During the first loading drift, R, of 0.05% rad., the cracks were observed in the entire bed joint (horizontal joint), causing slippage between the second and third joint interfaces. Since the shear crack in the bottom of the compression side occurred during R = 0.67% rad. and the crushing in the bottom of the compression side occurred during R = 1.0% rad., as shown in Figure 10a, the test was terminated at R = 1.0% rad. Until the final loading, this specimen showed a rocking behavior between the second and third layers. The maximum strength of 14.7 kN was recorded at R = 0.67% rad., and no remarkable strength deterioration was found until R = 1.0% rad.

3.1.2. Specimen PS

The small width crack occurred on the main block of the right-bottom end at R = 0.25% rad. This specimen also showed a rocking behavior until the final loading because of the low axial force according to the single-story storage building. Since the crushing and spalling off of the main block at the rightmost side of the second layer occurred at R = −5.0% rad., the experiment was terminated after R = 5.0% rad. The maximum strength of −17.5 kN was recorded at R = −2.0% rad., and no remarkable strength deterioration was found until the final loading.

3.1.3. Specimen DS

This specimen had more vertical cracks on the main blocks than Specimen PS. The small width cracks occurred on the main blocks of both bottom ends at R = 0.1% rad. This specimen also showed a rocking behavior. Since the crushing and spalling off of the main block at both ends of the second layer occurred at R = 5.0% rad., the experiment was terminated after R = 5.0% rad. The maximum strength of 19.7 kN was recorded at R = 3.0% rad., and no remarkable strength deterioration was found until the final loading.

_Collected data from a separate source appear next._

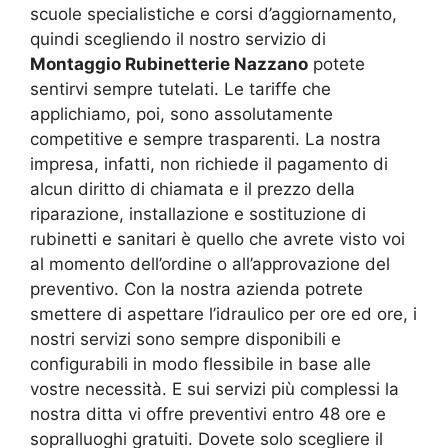
scuole specialistiche e corsi d’aggiornamento,
quindi scegliendo il nostro servizio di
Montaggio Rubinetterie Nazzano
potete
sentirvi sempre tutelati. Le tariffe che
applichiamo, poi, sono assolutamente
competitive e sempre trasparenti. La nostra
impresa, infatti, non richiede il pagamento di
alcun diritto di chiamata e il prezzo della
riparazione, installazione e sostituzione di
rubinetti e sanitari è quello che avrete visto voi
al momento dell’ordine o all’approvazione del
preventivo. Con la nostra azienda potrete
smettere di aspettare l’idraulico per ore ed ore, i
nostri servizi sono sempre disponibili e
configurabili in modo flessibile in base alle
vostre necessità. E sui servizi più complessi la
nostra ditta vi offre preventivi entro 48 ore e
sopralluoghi gratuiti. Dovete solo scegliere il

3.2. Comparison of the In-Plane Seismic Performance of Each Specimen

3.2.1. Lateral Force—Drift Angle Relationships

Figure 12 shows the backbone curves of each specimen. For the backbone curves, the values of the new first loading drift angle were adopted. As shown in Figure 12, the in-plane seismic performances of Specimens PS and DS were much higher than that of Specimen CB. In particular, the deformability of the proposed system improved remarkably due to the interlocking mechanism between the main blocks and the key blocks.
In this study, the additional simple monotonic loading tests were carried out for verifying the rocking behavior, as shown in Figure 13. The three-layered specimens with typical, peanut-shaped and dumbbell-shaped concrete blocks, respectively, were used in the tests. As shown in Figure 14, the axial loads were considered as the sum of the weight of the upper loading beam (N1 = 3.7 kN) and the self-weight of the specimen (N2 = 0.4 kN, 0.6 kN and 0.72 kN of typical, peanut- and dumbbell-shaped three-layered specimens, respectively). The calculated lateral loads are shown in Figure 15, with the test results. As can be seen in the figure, the calculated lateral loads agreed well with the experimental results. Among the test results, the increased lateral force of the typical block specimen may result from the adhesive force by the joint mortar.
The lateral loads of Specimens CB, PS and DS were calculated in the same manner, as mentioned above. Figure 16 shows the rocking mechanism of Specimens CB, PS and DS. As can be seen in the figure, the axial loads were considered as the sum of the weight of the upper beam (N1 = 13.7 kN) and the self-weight of the specimen (N2 = 6.0 kN, 9.0 kN and 10.8 kN of Specimens CB, PS and DS, respectively). The calculated lateral loads were shown in Figure 11. As shown in the figure, the calculated lateral loads exhibit a good agreement with the experimental results.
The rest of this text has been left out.